Vacunas para tontos

El coronavirus no sabe con quién se juega los cuartos. Se pensaba el muy insidioso que iba a acabar con nuestro modo de vida y todavía no entiende que preferimos sacrificar la vida al modo, es decir, que si hay que seguir llenando a tope trenes, autobuses, aviones, bares, hoteles, cenas familiares, hospitales y cementerios, pues se llenan a tope y aquí no ha pasado nada. No hay más que ver esas escenas dantescas del aeropuerto de Shanghái, en las que un trabajador dio positivo en un test y de inmediato se formó un sálvase quién pueda digno de una película zombi, con gritos de pánico y muchedumbres en fuga. Parecía la entrada al Bernabéu una hora antes de la final de la copa de Europa: había unas quinientas doce personas por metro cuadrado -todas con mascarilla, eso sí-, corriendo y chillando, un ejemplo perfecto de lo bien que está controlando China la pandemia.

En España no nos quedamos atrás a la hora de implantar medidas novedosas. Una de las principales lecciones que hemos aprendido este año es que el ser humano, muy especialmente el español, se acostumbra a todo. Las tandas de aplausos y las canciones a todo volumen a las ocho de la tarde pusieron a prueba nuestro oído mientras que las manifestaciones de maripijas y cayetanos pusieron a prueba nuestra paciencia. También descubrimos que la gran ventaja de tener dos gobiernos, uno nacional y otro autonómico, es que nuestros ancianos pueden morirse en las residencias como perros abandonados en la perrera sin que ninguno de los dos gobiernos diera su brazo a torcer sobre a cuál de los dos les tocaba salvarlos. Por otra parte, la presidenta de la Comunidad de Madrid, Isabel Díaz Ayuso, ha dado una lección al mundo demostrando que la mejor forma de detener los contagios es construyendo en un tiempo récord un hospital enorme y completamente superfluo por casi el doble de su presupuesto inicial, y, en vez de personal sanitario, contratar curas y toreros.

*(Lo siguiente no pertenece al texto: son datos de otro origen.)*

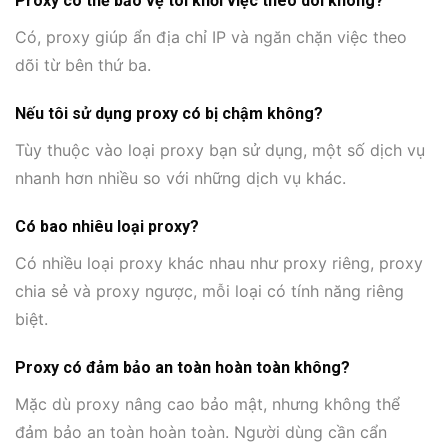
Proxy có thể bảo vệ tôi khỏi việc theo dõi không?
Có, proxy giúp ẩn địa chỉ IP và ngăn chặn việc theo
dõi từ bên thứ ba.
Nếu tôi sử dụng proxy có bị chậm không?
Tùy thuộc vào loại proxy bạn sử dụng, một số dịch vụ
nhanh hơn nhiều so với những dịch vụ khác.
Có bao nhiêu loại proxy?
Có nhiều loại proxy khác nhau như proxy riêng, proxy
chia sẻ và proxy ngược, mỗi loại có tính năng riêng
biệt.
Proxy có đảm bảo an toàn hoàn toàn không?
Mặc dù proxy nâng cao bảo mật, nhưng không thể
đảm bảo an toàn hoàn toàn. Người dùng cần cẩn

Mientras el debate médico se centraba en la discusión de si la enfermedad se transmite más por gotas o por aerosoles, mentes preclaras como las de José Manuel Soto, Belén Esteban y Pablo Motos ponían en jaque a la comunidad científica mediante audaces tratamientos a base de alcachofas o la hipótesis de que al coronavirus se lo lleva el viento. Fue entonces cuando Miguel Bosé reunió a las huestes del negacionismo asegurando que las vacunas en desarrollo eran un medio para implantar microchips en la sangre y tenernos a todos controlados. Bosé asegura que el coronavirus en realidad no existe: son los padres. O tal vez los Reyes Magos. Es muy posible que las vacunas anunciadas por diversas farmacéuticas lleguen demasiado tarde para salvarnos de los cantantes, no digamos ya de los cantamañanas.

En julio y agostro se trataba de salvar el turismo de manera que la temporada veraniega no se resintiera demasiado y que el número de víctimas por el covid compensara la tasa de turistas británicos estrellados desde los balcones de los hoteles. Las cuentas cuadraron sin mayores problemas. Ahora se trata de salvar la navidad, mejor dicho, las compras masivas de regalos y los desplazamientos anuales de parientes, las borracheras y las indigestiones, al menos lo suficiente como para que podamos celebrar otra. Alguien debería inventar una vacuna contra la tontería o al menos un matasuegras con mascarilla.